For the vast majority of the users of open source software, all the term means is that it's free. The percentage of the user community who participate in code development is tiny. Gove's vision of a "wiki, collaborative approach" to developing materials for the curriculum will ironically bump up against this reality. Most schools will simply adopt an off-the-shelf curriculum to ensure conformity and thus acceptable exam results.

Gove appears to have confused open source with "any willing provider". In other words, this is about privatising course design and delivery. His speech was delivered at BETT, the leading UK education technology trade show. It's safe to assume that no one there was equating open source with free.

Part of the criticism of the current ICT curriculum is that it focuses too much on learning how to use Microsoft Office, rather than understanding technology. But this complaint forgets that the current curriculum came about because of the perceived urgent need to train the future clerical class for the business world of the 90s.

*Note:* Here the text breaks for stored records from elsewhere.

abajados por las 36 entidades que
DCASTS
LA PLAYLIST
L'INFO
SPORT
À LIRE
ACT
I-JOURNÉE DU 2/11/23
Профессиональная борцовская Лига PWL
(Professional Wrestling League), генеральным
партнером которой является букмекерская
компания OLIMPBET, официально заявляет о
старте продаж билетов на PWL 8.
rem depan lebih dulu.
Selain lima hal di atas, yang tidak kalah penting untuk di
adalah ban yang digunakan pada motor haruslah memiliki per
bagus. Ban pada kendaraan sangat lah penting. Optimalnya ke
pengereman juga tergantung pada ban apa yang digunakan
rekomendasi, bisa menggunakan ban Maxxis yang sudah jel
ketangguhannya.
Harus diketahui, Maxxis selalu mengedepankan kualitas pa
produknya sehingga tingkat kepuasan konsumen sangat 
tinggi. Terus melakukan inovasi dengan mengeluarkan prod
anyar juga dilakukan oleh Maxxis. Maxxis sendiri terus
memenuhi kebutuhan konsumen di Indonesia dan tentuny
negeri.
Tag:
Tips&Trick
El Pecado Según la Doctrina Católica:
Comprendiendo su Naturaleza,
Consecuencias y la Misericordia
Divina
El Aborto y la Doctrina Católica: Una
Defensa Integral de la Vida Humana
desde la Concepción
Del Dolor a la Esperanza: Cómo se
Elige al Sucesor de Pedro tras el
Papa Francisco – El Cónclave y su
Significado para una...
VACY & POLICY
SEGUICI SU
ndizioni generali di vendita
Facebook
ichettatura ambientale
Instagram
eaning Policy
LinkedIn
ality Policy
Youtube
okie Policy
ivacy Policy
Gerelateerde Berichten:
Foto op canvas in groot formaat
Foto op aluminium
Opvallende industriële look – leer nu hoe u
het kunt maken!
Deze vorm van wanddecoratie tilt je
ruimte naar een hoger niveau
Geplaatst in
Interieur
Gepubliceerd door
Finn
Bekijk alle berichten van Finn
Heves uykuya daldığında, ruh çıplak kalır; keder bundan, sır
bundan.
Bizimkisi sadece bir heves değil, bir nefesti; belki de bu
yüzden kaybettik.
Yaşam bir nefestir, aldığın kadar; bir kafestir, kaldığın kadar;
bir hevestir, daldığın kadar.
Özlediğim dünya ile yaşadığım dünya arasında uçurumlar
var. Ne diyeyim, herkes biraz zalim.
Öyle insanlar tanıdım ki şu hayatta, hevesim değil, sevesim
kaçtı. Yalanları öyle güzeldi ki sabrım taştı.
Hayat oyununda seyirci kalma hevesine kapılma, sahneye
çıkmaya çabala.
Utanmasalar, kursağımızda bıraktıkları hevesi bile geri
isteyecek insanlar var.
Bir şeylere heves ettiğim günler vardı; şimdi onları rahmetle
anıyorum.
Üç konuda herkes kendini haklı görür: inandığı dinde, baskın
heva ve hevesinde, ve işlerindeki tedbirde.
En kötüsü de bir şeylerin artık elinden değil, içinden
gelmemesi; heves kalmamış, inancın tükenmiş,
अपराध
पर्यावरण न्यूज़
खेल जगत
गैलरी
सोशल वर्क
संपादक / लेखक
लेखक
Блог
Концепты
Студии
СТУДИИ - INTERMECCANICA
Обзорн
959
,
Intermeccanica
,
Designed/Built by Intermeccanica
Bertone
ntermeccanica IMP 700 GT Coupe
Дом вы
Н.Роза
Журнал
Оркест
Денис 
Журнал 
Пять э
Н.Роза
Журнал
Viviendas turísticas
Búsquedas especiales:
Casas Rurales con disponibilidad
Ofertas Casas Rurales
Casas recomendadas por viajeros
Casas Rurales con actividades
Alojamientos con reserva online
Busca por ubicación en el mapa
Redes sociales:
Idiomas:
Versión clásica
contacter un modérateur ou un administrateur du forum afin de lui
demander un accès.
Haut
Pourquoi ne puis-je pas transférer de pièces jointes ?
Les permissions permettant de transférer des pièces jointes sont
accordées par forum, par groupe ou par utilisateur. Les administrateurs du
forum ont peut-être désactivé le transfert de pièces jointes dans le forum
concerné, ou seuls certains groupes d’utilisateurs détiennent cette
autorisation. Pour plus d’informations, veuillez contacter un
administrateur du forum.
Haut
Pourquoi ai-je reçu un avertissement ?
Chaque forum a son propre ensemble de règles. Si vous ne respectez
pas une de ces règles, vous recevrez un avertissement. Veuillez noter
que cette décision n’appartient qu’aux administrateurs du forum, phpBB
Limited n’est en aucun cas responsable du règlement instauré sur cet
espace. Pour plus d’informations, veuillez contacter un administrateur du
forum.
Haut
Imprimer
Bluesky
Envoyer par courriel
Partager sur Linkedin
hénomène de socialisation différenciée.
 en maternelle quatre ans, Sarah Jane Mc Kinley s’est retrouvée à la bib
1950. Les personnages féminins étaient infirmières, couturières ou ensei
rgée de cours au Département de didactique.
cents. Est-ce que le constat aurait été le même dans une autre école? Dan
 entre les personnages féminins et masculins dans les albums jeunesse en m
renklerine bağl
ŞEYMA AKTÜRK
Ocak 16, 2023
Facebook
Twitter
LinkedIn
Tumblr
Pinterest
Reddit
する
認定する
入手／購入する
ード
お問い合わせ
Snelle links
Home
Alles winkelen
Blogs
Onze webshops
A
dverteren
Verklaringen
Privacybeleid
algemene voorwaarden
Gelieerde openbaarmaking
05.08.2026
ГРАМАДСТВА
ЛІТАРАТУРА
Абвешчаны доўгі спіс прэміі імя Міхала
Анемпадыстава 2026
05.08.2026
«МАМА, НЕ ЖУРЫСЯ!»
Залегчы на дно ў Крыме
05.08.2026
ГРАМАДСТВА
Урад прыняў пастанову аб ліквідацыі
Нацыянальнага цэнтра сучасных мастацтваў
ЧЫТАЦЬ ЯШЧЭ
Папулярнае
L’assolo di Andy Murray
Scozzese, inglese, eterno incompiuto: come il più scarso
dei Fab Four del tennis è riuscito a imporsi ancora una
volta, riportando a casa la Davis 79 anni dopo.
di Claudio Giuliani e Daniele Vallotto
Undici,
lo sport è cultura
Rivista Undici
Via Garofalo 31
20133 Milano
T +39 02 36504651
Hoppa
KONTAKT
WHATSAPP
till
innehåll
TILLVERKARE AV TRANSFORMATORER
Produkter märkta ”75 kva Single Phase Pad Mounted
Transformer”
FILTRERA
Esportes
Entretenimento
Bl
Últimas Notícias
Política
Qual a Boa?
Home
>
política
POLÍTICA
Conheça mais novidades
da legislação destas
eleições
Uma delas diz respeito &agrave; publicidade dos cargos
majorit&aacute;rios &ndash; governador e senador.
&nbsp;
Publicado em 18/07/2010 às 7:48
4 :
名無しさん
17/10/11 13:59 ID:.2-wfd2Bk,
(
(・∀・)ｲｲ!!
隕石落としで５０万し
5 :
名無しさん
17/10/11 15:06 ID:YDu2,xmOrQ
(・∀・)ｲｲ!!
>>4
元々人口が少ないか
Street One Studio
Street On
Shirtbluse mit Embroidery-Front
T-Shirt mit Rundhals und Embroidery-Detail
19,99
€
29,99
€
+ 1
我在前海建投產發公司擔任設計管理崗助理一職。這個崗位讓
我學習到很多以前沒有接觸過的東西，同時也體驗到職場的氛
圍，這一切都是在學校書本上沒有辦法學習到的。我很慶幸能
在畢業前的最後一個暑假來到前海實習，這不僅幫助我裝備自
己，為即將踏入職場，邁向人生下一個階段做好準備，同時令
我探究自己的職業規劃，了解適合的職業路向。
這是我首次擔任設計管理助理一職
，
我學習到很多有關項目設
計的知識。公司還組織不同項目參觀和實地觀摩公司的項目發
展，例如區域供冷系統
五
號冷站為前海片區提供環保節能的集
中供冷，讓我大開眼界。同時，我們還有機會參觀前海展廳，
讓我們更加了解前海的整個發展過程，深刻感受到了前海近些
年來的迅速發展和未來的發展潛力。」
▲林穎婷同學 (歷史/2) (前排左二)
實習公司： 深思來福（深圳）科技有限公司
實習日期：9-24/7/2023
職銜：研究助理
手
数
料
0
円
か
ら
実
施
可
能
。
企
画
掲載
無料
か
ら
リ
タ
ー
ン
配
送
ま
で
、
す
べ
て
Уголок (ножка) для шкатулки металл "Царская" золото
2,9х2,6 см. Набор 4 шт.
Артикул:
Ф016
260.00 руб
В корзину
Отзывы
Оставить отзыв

The current approach appears to be based on an already outdated vision in which the UK is a centre of excellence for programming. As any fule kno, programming is subject to the same historical forces as anything else. It has becoming increasingly commoditised, standardised and globalised. This is partly why there are now lots of "willing providers" who can rustle up a module on global variables or singletons. It's also why kids with a serious interest are already programming outside of school.

ICT has always been problematic in the UK because it straddles the normally clear boundary between the vocational and the academic. Gove's coincidental plan to scrap the GSCE equivalency of most vocational courses (and thus discount them from league tables) is clearly intended to redraw that boundary, this time with a ditch and rampart. This is as regressive as his Whig view of history.

I suspect that ICT may bifurcate as a result of this, between a vocational GCSE (get a sysadm job) and an academic one (go on to study computer science). Along the way, a lot of government money will be spent on educational systems and content, despite the fact that everything they provide will be freely available to those who look for it on the Web.